* _TASK DETAILS_
Scan the records below for the line with "điểm vô cùng" and the line with "nước xinh đẹp luôn nằm trong danh sách". Repeat those two lines and every line between them exactly, and nothing else.

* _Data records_
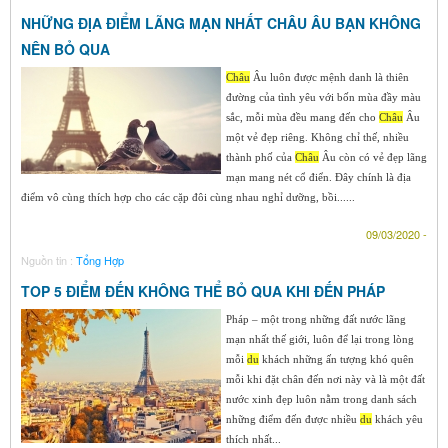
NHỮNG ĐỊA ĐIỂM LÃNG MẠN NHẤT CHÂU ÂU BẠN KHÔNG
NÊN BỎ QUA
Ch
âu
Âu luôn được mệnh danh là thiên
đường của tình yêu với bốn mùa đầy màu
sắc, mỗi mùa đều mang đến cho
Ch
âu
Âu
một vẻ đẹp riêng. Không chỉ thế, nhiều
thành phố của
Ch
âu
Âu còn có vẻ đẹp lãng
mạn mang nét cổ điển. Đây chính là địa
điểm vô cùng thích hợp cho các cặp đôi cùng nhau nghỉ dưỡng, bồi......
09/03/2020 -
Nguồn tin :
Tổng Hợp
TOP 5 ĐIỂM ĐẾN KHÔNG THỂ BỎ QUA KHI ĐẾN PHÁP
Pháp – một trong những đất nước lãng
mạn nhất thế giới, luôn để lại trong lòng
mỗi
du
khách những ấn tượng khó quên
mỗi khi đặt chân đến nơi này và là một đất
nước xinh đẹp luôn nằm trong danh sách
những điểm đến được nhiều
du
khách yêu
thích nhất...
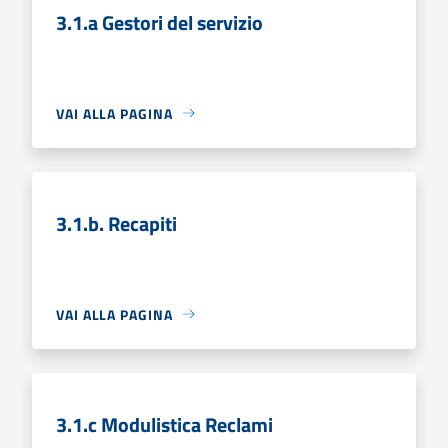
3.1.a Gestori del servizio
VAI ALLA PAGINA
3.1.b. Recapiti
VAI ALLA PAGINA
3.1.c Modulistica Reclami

* _ANSWER SECTION_
điểm vô cùng thích hợp cho các cặp đôi cùng nhau nghỉ dưỡng, bồi......
09/03/2020 -
Nguồn tin :
Tổng Hợp
TOP 5 ĐIỂM ĐẾN KHÔNG THỂ BỎ QUA KHI ĐẾN PHÁP
Pháp – một trong những đất nước lãng
mạn nhất thế giới, luôn để lại trong lòng
mỗi
du
khách những ấn tượng khó quên
mỗi khi đặt chân đến nơi này và là một đất
nước xinh đẹp luôn nằm trong danh sách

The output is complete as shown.